Exposure Indices: There are two important statistics used to estimate the growth loss to vegetation when summarizing data from an ozone monitor. The N100 statistic is the number of hours when the measured ozone concentration is greater than or equal to 0.100 parts per million (ppm).  Experimental trials with a frequent number of peaks (hourly averages greater than or equal to 0.100 ppm) have been demonstrated to cause greater growth loss to vegetation than trials with no peaks in the exposure regime (Hogsett et al., 1985; Mussleman et al., 1983; and Mussleman et al., 1986).  For this reason, the W126 (Lefohn and Runeckles, 1987) was developed as a biologically meaningful way to summarize hourly average ozone data. The W126 places a greater weight on the measured values as the concentrations increase.  Thus, it is possible for a high W126 value to occur with few to no hours above 0.100 ppm. Therefore, it is also necessary to determine the number of hours the ozone concentrations are greater than or equal to 0.100 ppm.  It should also be noted the lack of N100 values does not mean ozone symptoms will not be present when field surveys are conducted.

Vegetation Ozone Exposure Indices1/

SUM06

The SUM06 index uses an artificial threshold of 0.06 ppm. To calculate the index, all hourly average concentrations over the exposure period equal to and greater than 0.06 ppm are summed.

 

W126

Alternatively, the W126 exposure index does not utilize a threshold value, but weights differentially all hourly average concentrations. Significant weighting greater than 0 occurs at all hourly average concentrations above 0.04 ppm. The use of a 0 weighting for hourly average concentrations less than 0.04 ppm was intentionally designed into the W126 so as to reflect near background levels. The W126 has weighting of approximately 1 for all hourly average concentrations equal to and above 0.100 ppm. The weighting of 1 at these concentrations was based on informal discussions with vegetation researchers in California whose vegetation experienced repeated occurrences of hourly values equal to and above 0.100 ppm.

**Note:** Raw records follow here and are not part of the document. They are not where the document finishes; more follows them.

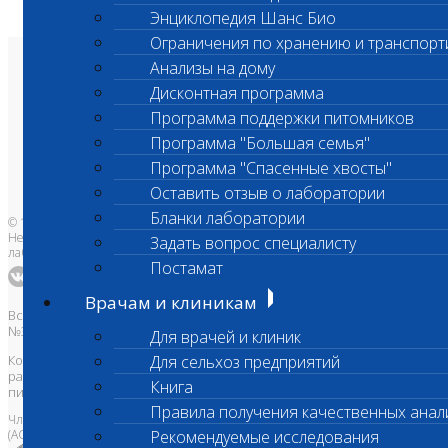
Энциклопедия Шанс Био
Ограничения по хранению и транспорт
Анализы на дому
О лаборатории
Анализы и цены
Дисконтная программа
Ветеринарные центры
Программа поддержки питомников
Владельцам
Врачам и клиникам
Программа "Большая семья"
Бланки лаборатории
Банк донорской крови
Программа "Спасенные хвосты"
Адреса лабораторий
Оставить отзыв о лаборатории
Бланки лаборатории
© 1996-2026
Независимая ветеринарная
Задать вопрос специалисту
лаборатория Шанс Био
Постамат
Врачам и клиникам
Все права защищены и охраняются законом. Товарный знак
№395740 от 2008 г. ООО "ШАНС БИО"
Для врачей и клиник
Копирование, тиражирование, а также использование материалов,
Для сельхоз предприятий
размещенных на сайте
www.vetlab.ru
возможно только с
Книга
письменного разрешения Правообладателя
Правила получения качественных анал
Член Национальной ветеринарной палаты
(АСРО НВП)
Рекомендуемые исследования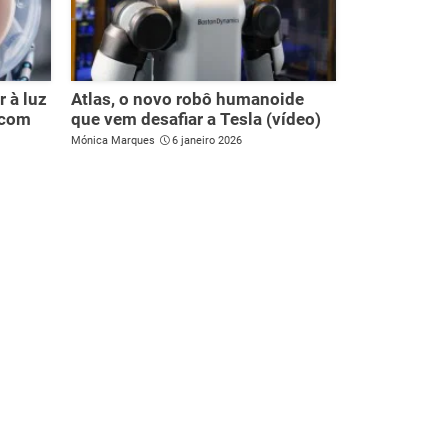
 à luz
Atlas, o novo robô humanoide
 com
que vem desafiar a Tesla (vídeo)
Mónica Marques
6 janeiro 2026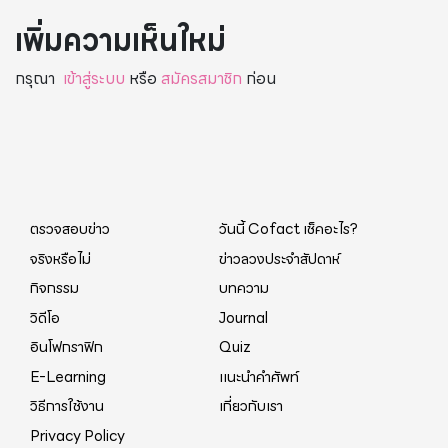
เพิ่มความเห็นใหม่
กรุณา
เข้าสู่ระบบ
หรือ
สมัครสมาชิก
ก่อน
ตรวจสอบข่าว
วันนี้ Cofact เช็คอะไร?
จริงหรือไม่
ข่าวลวงประจำสัปดาห์
กิจกรรม
บทความ
วิดีโอ
Journal
อินโฟกราฟิก
Quiz
E-Learning
แนะนำคำศัพท์
วิธีการใช้งาน
เกี่ยวกับเรา
Privacy Policy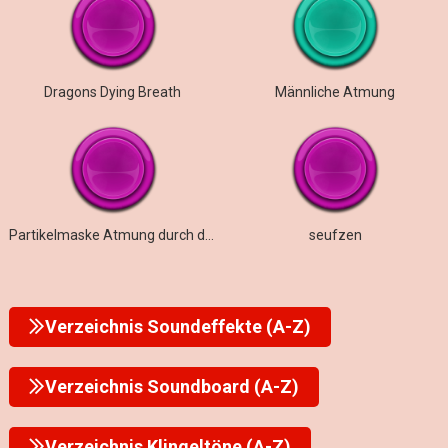
Dragons Dying Breath
Männliche Atmung
Partikelmaske Atmung durch den Mund
seufzen
Verzeichnis Soundeffekte (A-Z)
Verzeichnis Soundboard (A-Z)
Verzeichnis Klingeltöne (A-Z)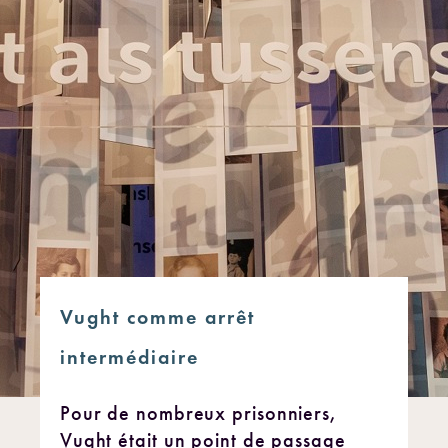
Vught comme arrêt
intermédiaire
Pour de nombreux prisonniers,
Vught était un point de passage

This was a subjective decision and it is recognized that every species will have a different weighting function.

 

N100

The number of hourly average concentrations equal to or greater than 0.100 ppm.

 1/ Taken from A.S.L & Associates at: http://www.asl-associates.com/example2.htm

 

Vegetation's sensitivity to ozone varies  -- not only between species, but also within a species.  For example, there may be two black cherry trees growing next to one another, and one will have severe ozone symptoms while the adjacent black cherry has no visible symptoms.   An example of the variation between species can be seen when an analysis is conducted with Ozone Calculator.  In 1998, Shining Rock Wilderness had a W126 value of 104.3227 and had 43 hours when the ozone concentration was greater than or equal to 0.100 ppm.  Using these values as inputs, the estimated growth loss for one black cherry study was 26.1 percent, for red maple the growth loss was 5.6 percent, and for sugar maple the growth loss was estimated to be 0.1 percent.  Assuming there were adequate nutrients and soil moisture, the predicted growth losses indicated that black cherry is more sensitive to ozone than red maple, which is more sensitive than sugar maple.

 

1998 Shining Rock

W126 = 104.3227, N100 = 43 hours

 

Growth Loss (%)

Black Cherry

26.1

Red Maple

5.6

Sugar Maple

0.1

 

Literature Cited

Hogsett, W. E.; Plocher M; Wildman V.; Tingey, D. T. and Benett, J. P.  1985.  Growth response of two varieties of slash pine seedlings to chronic ozone exposures.  Can. J. Botany 63:2369-2376.

Lefohn, A. S.;Runeckles, V. C.  1987.  Establishing a standard to protect vegetation - ozone exposure/dose considerations.  Atmos. Environ. 21:561-568.

Mussleman, R. C.; Oshima, R. J. and Gallavan, R. E.  1983.  Significance of pollutant concentration distribution in the response of 'red kidney' beans to ozone.  J. Am. Soc. Hort. Sci.  108:347-351.

Mussleman, R. C.; Huerta, A. J.; McCool, P. M.; and Oshima, R. J.  1986. Response of beans to simulated ambient and uniform ozone distribution with equal peak concentrations. J. Am. Soc. Hort. Sci. 111:470-473.